[WORK ITEM]:
All entries below must be output word for word, and the pictures left behind.

[Dataset excerpts]
★ ★ ★ ★
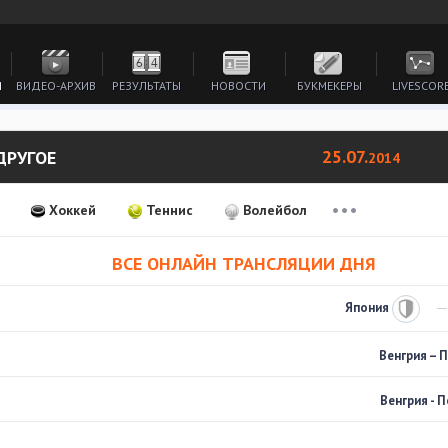
И
ВИДЕО-АРХИВ
РЕЗУЛЬТАТЫ
НОВОСТИ
БУКМЕКЕРЫ
LIVESCOR
25.07.
ДРУГОЕ
2014
Хоккей
Теннис
Волейбол
ВСЕ ОНЛАЙН ТРАНСЛЯЦИИ ДНЯ
Япония
Венгрия – 
Венгрия - 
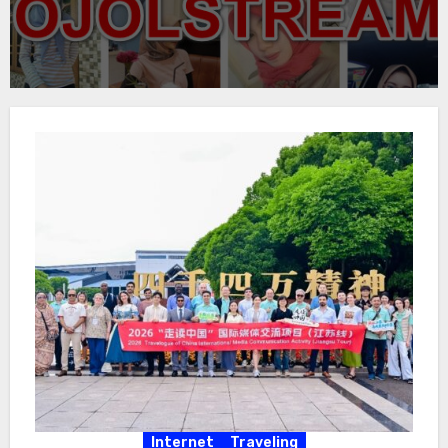
Internet
Traveling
★ ★ ★ ★
[TASK SOLUTION]:
И
ВИДЕО-АРХИВ
РЕЗУЛЬТАТЫ
НОВОСТИ
БУКМЕКЕРЫ
LIVESCOR
25.07.
ДРУГОЕ
2014
Хоккей
Теннис
Волейбол
ВСЕ ОНЛАЙН ТРАНСЛЯЦИИ ДНЯ
Япония
Венгрия – 
Венгрия - 
Internet
Traveling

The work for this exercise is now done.